An exact copy of the entries is needed, with every picture left out.

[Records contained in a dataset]
···
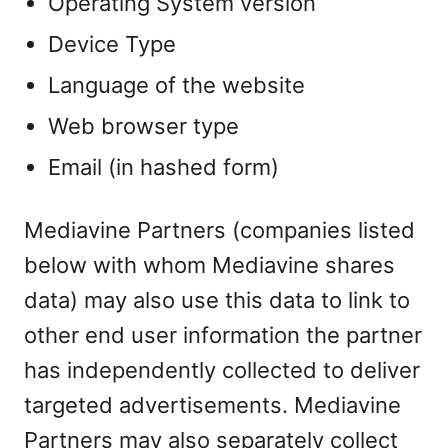
Operating System version
Device Type
Language of the website
Web browser type
Email (in hashed form)
Mediavine Partners (companies listed
below with whom Mediavine shares
data) may also use this data to link to
other end user information the partner
has independently collected to deliver
targeted advertisements. Mediavine
Partners may also separately collect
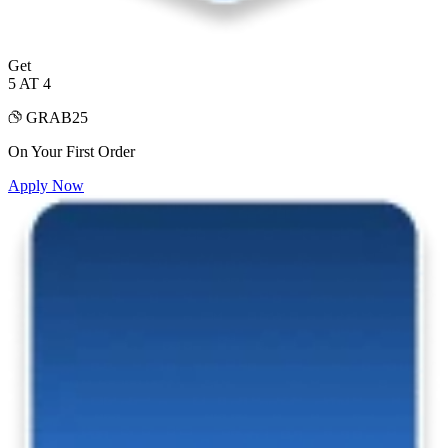
Get
5 AT 4
GRAB25
On Your First Order
Apply Now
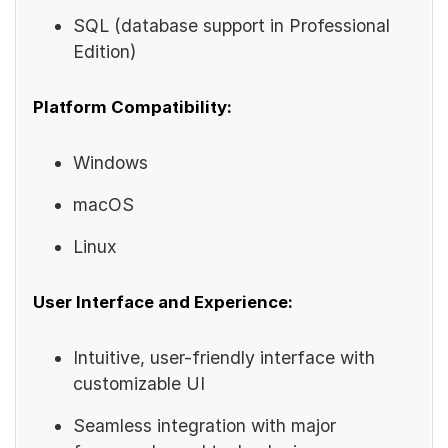
SQL (database support in Professional
Edition)
Platform Compatibility:
Windows
macOS
Linux
User Interface and Experience:
Intuitive, user-friendly interface with
customizable UI
Seamless integration with major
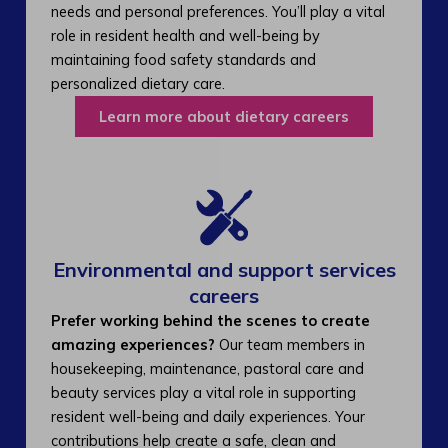
needs and personal preferences. You’ll play a vital
role in resident health and well-being by
maintaining food safety standards and
personalized dietary care.
Learn more about dietary careers
Environmental and support services
careers​
Prefer working behind the scenes to create
amazing experiences?
Our team members in
housekeeping, maintenance, pastoral care and
beauty services play a vital role in supporting
resident well-being and daily experiences. Your
contributions help create a safe, clean and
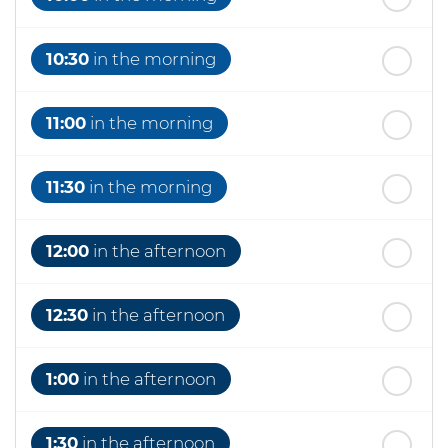
10:30
in the morning
11:00
in the morning
11:30
in the morning
12:00
in the afternoon
12:30
in the afternoon
1:00
in the afternoon
1:30
in the afternoon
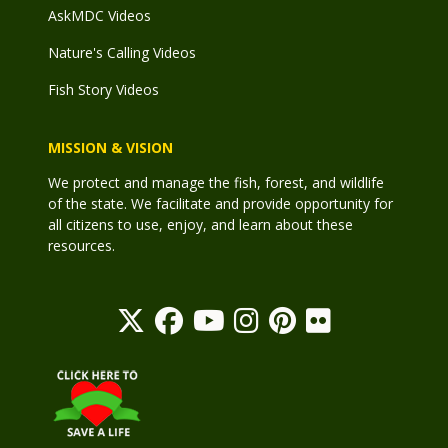
AskMDC Videos
Nature's Calling Videos
Fish Story Videos
MISSION & VISION
We protect and manage the fish, forest, and wildlife
of the state. We facilitate and provide opportunity for
all citizens to use, enjoy, and learn about these
resources.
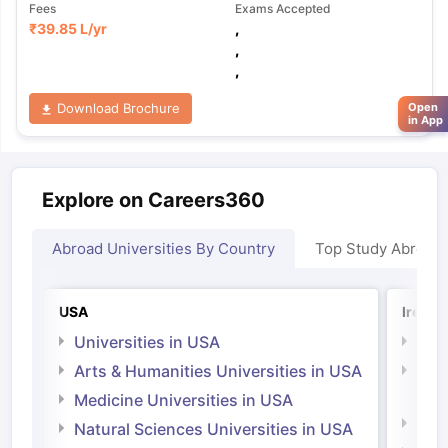
Fees
Exams Accepted
₹
39.85 L
/yr
,
,
,
Download Brochure
Open
in App
Explore on Careers360
Abroad Universities By Country
Top Study Abroad
USA
Irelan
Universities in USA
Univ
Arts & Humanities Universities in USA
Arts
Irel
Medicine Universities in USA
Medi
Natural Sciences Universities in USA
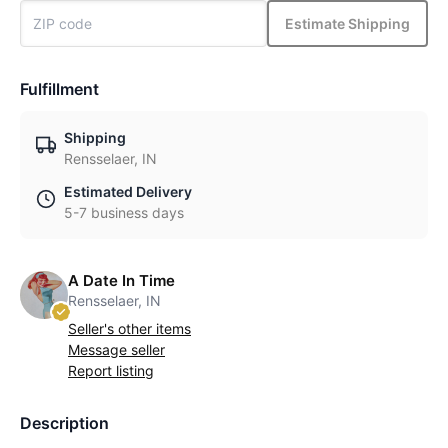
Estimate Shipping
Fulfillment
Shipping
Rensselaer, IN
Estimated Delivery
5-7 business days
A Date In Time
Rensselaer, IN
Seller's other items
Message seller
Report listing
Description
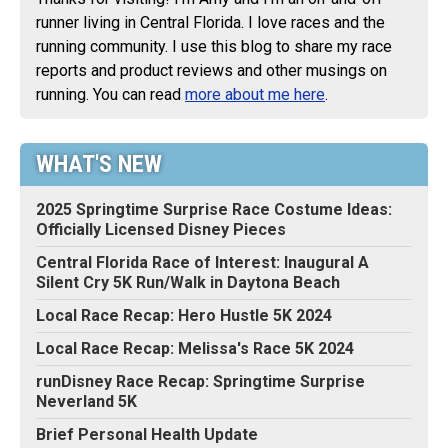
runner living in Central Florida. I love races and the
running community. I use this blog to share my race
reports and product reviews and other musings on
running. You can read
more about me here
.
WHAT'S NEW
2025 Springtime Surprise Race Costume Ideas:
Officially Licensed Disney Pieces
Central Florida Race of Interest: Inaugural A
Silent Cry 5K Run/Walk in Daytona Beach
Local Race Recap: Hero Hustle 5K 2024
Local Race Recap: Melissa's Race 5K 2024
runDisney Race Recap: Springtime Surprise
Neverland 5K
Brief Personal Health Update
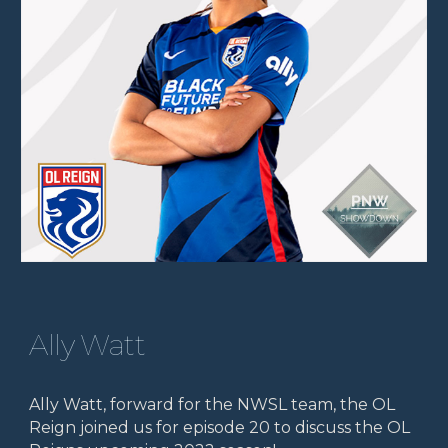
Ally Watt
Ally Watt, forward for the NWSL team, the OL
Reign joined us for episode 20 to discuss the OL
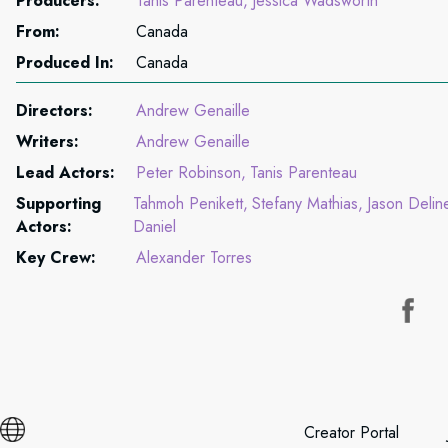
Producers:
Tanis Parenteau
Jessica Wadsworth
From:
Canada
Produced In:
Canada
Directors:
Andrew Genaille
Writers:
Andrew Genaille
Lead Actors:
Peter Robinson
Tanis Parenteau
Supporting
Tahmoh Penikett
Stefany Mathias
Jason Delin
Actors:
Daniel
Key Crew:
Alexander Torres
Creator Portal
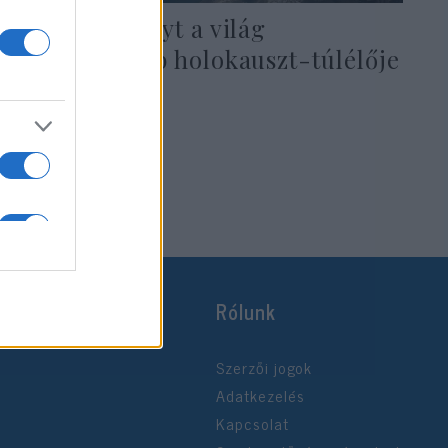
Gyász: Elhunyt a világ
legboldogabb holokauszt-túlélője
2021. október 13.
Rólunk
Szerzői jogok
Adatkezelés
Kapcsolat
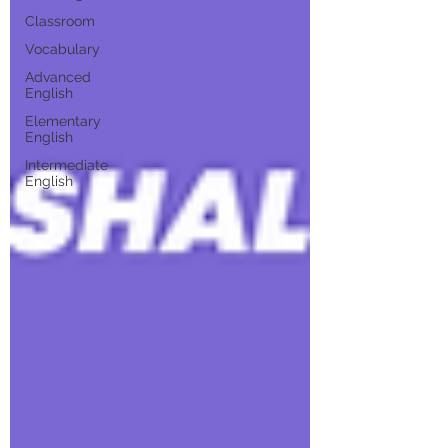
Classroom
Vocabulary
Advanced
English
Elementary
English
Intermediate
English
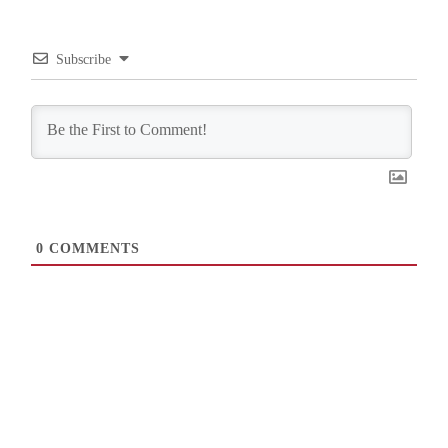
Subscribe
0
COMMENTS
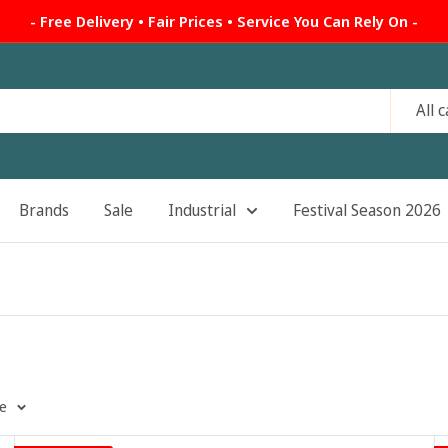
- Free Delivery • Fair Prices • Service You Can Rely On -
All 
Brands
Sale
Industrial
Festival Season 2026
ge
···
## Solved exercise
Operating System version
Device Type
Language of the website
Web browser type
Email (in hashed form)
Mediavine Partners (companies listed
below with whom Mediavine shares
data) may also use this data to link to
other end user information the partner
has independently collected to deliver
targeted advertisements. Mediavine
Partners may also separately collect
Get
5 AT 4
GRAB25
On Your First Order
Apply Now
SQL (database support in Professional
Edition)
Platform Compatibility:
Windows
macOS
Linux
User Interface and Experience:
Intuitive, user-friendly interface with
customizable UI
Seamless integration with major
needs and personal preferences. You’ll play a vital
role in resident health and well-being by
maintaining food safety standards and
personalized dietary care.
Learn more about dietary careers
Environmental and support services
careers​
Prefer working behind the scenes to create
amazing experiences?
Our team members in
housekeeping, maintenance, pastoral care and
beauty services play a vital role in supporting
resident well-being and daily experiences. Your
contributions help create a safe, clean and
10:30
in the morning
11:00
in the morning
11:30
in the morning
12:00
in the afternoon
12:30
in the afternoon
1:00
in the afternoon
1:30
in the afternoon
AskMDC Videos
Nature's Calling Videos
Fish Story Videos
MISSION & VISION
We protect and manage the fish, forest, and wildlife
of the state. We facilitate and provide opportunity for
all citizens to use, enjoy, and learn about these
resources.
Fees
Exams Accepted
₹
39.85 L
/yr
,
,
,
Download Brochure
Open
in App
Explore on Careers360
Abroad Universities By Country
Top Study Abroad
USA
Irelan
Universities in USA
Univ
Arts & Humanities Universities in USA
Arts
Irel
Medicine Universities in USA
Medi
Natural Sciences Universities in USA
Estimate Shipping
Fulfillment
Shipping
Rensselaer, IN
Estimated Delivery
5-7 business days
A Date In Time
Rensselaer, IN
Seller's other items
Message seller
Report listing
Description
runner living in Central Florida. I love races and the
running community. I use this blog to share my race
reports and product reviews and other musings on
running. You can read
more about me here
.
WHAT'S NEW
2025 Springtime Surprise Race Costume Ideas:
Officially Licensed Disney Pieces
Central Florida Race of Interest: Inaugural A
Silent Cry 5K Run/Walk in Daytona Beach
Local Race Recap: Hero Hustle 5K 2024
Local Race Recap: Melissa's Race 5K 2024
runDisney Race Recap: Springtime Surprise
Neverland 5K
Brief Personal Health Update
Ally Watt
Ally Watt, forward for the NWSL team, the OL
Reign joined us for episode 20 to discuss the OL
Producers:
Tanis Parenteau
Jessica Wadsworth
From:
Canada
Produced In:
Canada
Directors:
Andrew Genaille
Writers:
Andrew Genaille
Lead Actors:
Peter Robinson
Tanis Parenteau
Supporting
Tahmoh Penikett
Stefany Mathias
Jason Delin
Actors:
Daniel
Key Crew:
Alexander Torres
Creator Portal
Gyász: Elhunyt a világ
legboldogabb holokauszt-túlélője
2021. október 13.
Rólunk
Szerzői jogok
Adatkezelés
Kapcsolat
Classroom
Vocabulary
Advanced
English
Elementary
English
Intermediate
English
Subscribe
0
COMMENTS
- Free Delivery • Fair Prices • Service You Can Rely On -
All 
Brands
Sale
Industrial
Festival Season 2026
ge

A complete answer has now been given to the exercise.